There was a chemist Kekule worked for decades trying to figure out the structure of the benzine ring. One night he went to sleep and he had a dream of snake swallowing its tail. He woke up. He said that’s it. That’s the structure of the benzene ring. So his student said not bad go to sleep, wake up, got the structure of the benzene ring. He said, “Visions come to prepared spirits.”
The way that I work comes from a long preparation of the spirit. That is the ability not to think of the work when I am not working. I have to believe that I will be able to gain access to my imagination as a matter of routine every morning And I work every morning. I don’t miss. I don’t think about what I’m going to do when I wake up. I am available to the operation of my imagination. But that availability is distinct from consciously making a decision to work. That is the bad neighbourhood.

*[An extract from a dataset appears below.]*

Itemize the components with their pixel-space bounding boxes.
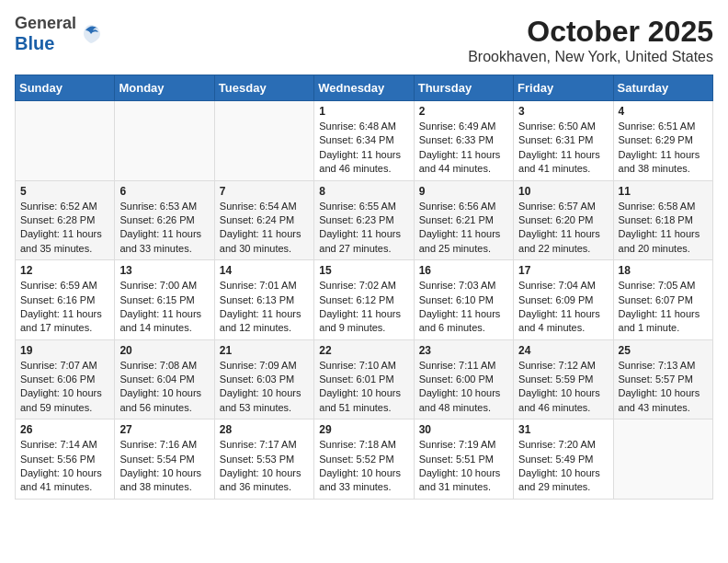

Go enjoy this program… Or go prepare your spirit and write.
Ross McKie
This is a fantastically inspirational entry! Here’s something others might dig as an extension of Milch’s comments about the snake:
https://en.wikipedia.org/wiki/Ouroboros
admin
Glad you enjoyed it Ross. Thanks for the link. I just rewatched Adaptation this weekend and ouroboros figures in there too.
OutOfContext
I downloaded the Milch interview from iTunes (hate iTunes but I had some credit) and found it thoroughly engrossing–he sure is a talker. I had no idea about his background. Two points struck me particularly: his affinity for William James (Agassiz, James’ mentor, was the last Harvard Creationist, by the way) and his espousing of the concept of the fallacy of individual being, which I never would have guessed from his own fiercely independent behavior.
I just re-watched Adaptation last week with greater pleasure than ever–probably because Kaufman’s everywhere talking about his new movie. If you haven’t already, you should hear him on the recent Creative Screenwriting podcast and on the Fresh Air archive as well. Thanks for the tip.